There are two logical places to set $\begin{aligned} t = 0 \end{aligned}$ . The first is at midnight the night before and the second is at 10:15 AM. The first option illustrates a phase shift that is the focus of this concept, but the second option produces a simpler equation. Set $\begin{aligned} t = 0 \end{aligned}$ to be at midnight and choose units to be in minutes.
::有两个逻辑位置可以设定 t=0 。第一个是前一天午夜, 第二个是上午10: 15。第一个选项显示的是这个概念的焦点, 但第二个选项产生一个简单的方程式。设定 t=0 在午夜, 并在分钟内选择单位。

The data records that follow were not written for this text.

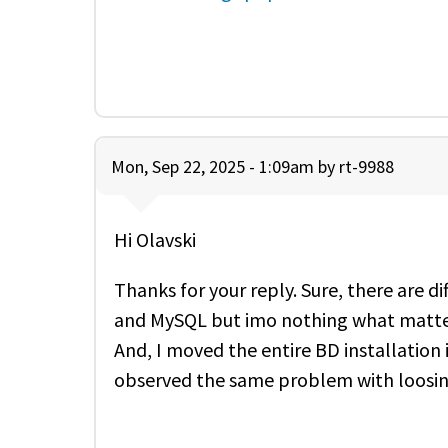
Mon, Sep 22, 2025 - 1:09am by
rt-9988
Hi Olavski
Thanks for your reply. Sure, there are d
and MySQL but imo nothing what matte
And, I moved the entire BD installatio
observed the same problem with loosing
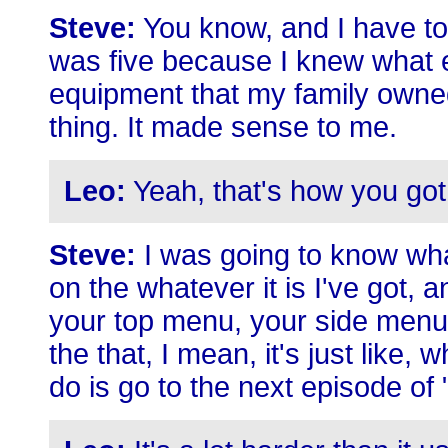
Steve:
You know, and I have to
was five because I knew what e
equipment that my family owned 
thing. It made sense to me.
Leo:
Yeah, that's how you got
Steve:
I was going to know what 
on the whatever it is I've got, 
your top menu, your side menu
the that, I mean, it's just like, wh
do is go to the next episode of 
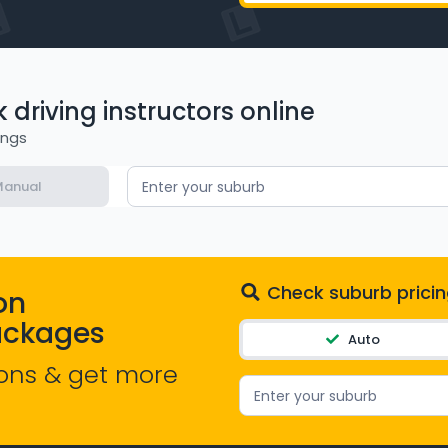
driving instructors online
ings
anual
Enter your suburb
Check suburb pricin
on
ackages
Auto
ons & get more
Enter your suburb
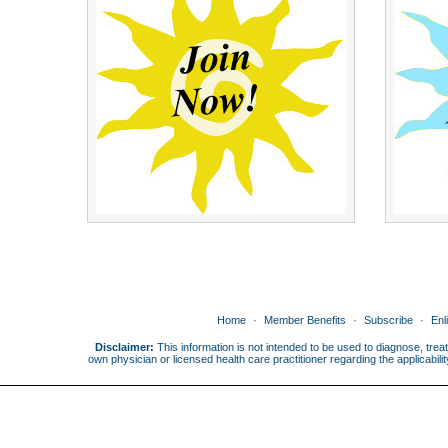
Home
Member Benefits
Subscribe
Enl
Disclaimer:
This information is not intended to be used to diagnose, treat
own physician or licensed health care practitioner regarding the applicabi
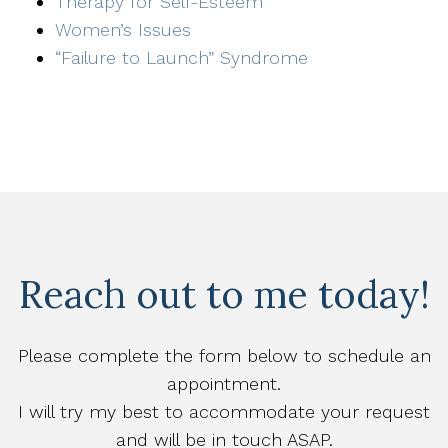
Therapy for Self-Esteem
Women’s Issues
“Failure to Launch” Syndrome
Reach out to me today!
Please complete the form below to schedule an
appointment.
I will try my best to accommodate your request
and will be in touch ASAP.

Time (hours : minutes)	Time (minutes)	Tide (feet)
10:15	615	9
16:15	975	1
22:15	1335	9
	$\begin{aligned} \frac{615 + 975}{2} = 795 \end{aligned}$	5
	$\begin{aligned} \frac{1335 + 975}{2} = 1155 \end{aligned}$	5

These numbers seem to indicate a positive cosine curve. The amplitude is 4 and the vertical shift is 5. The horizontal shift is 615 and the period is 720.
::这些数字似乎表示正余弦曲线。振幅为 4, 垂直变化为 5。水平变化为 615, 周期为 720。

$\begin{aligned} 720 = \frac{2 π}{b} \to b = \frac{π}{360} \end{aligned}$
::720=2bb360

Thus one equation is:
::因此,一个方程式是:

$\begin{aligned} f (x) = 4 \cdot \cos (\frac{π}{360} (x - 615)) + 5 \end{aligned}$
::f(x) = 4cos( 360(x-615) +5

Example 5
::例5

Use the equation from Example 4 to find out when the tide will be at exactly 8 ft on September $\begin{aligned} 19^{t h} \end{aligned}$ .
::利用例4的方程式来找出9月19日潮水将到达8英尺

This problem gives you the $\begin{aligned} y \end{aligned}$ and asks you to find the $\begin{aligned} x \end{aligned}$ . Later you will learn how to solve this algebraically, but for now use the power of the intersect button on your calculator to intersect the function with the line $\begin{aligned} y = 8 \end{aligned}$ . Remember to find all the $\begin{aligned} x \end{aligned}$ values between 0 and 1440 to account for the entire 24 hours.
::此问题给了您 y , 并要求您找到 x 。以后您将学习如何解析这个代数, 但现在您将使用计算器上的交叉按钮的力量将函数与 y= 8 线交叉。记住要找到 0 至 1440 之间的所有 x 值, 以计算整个 24 小时。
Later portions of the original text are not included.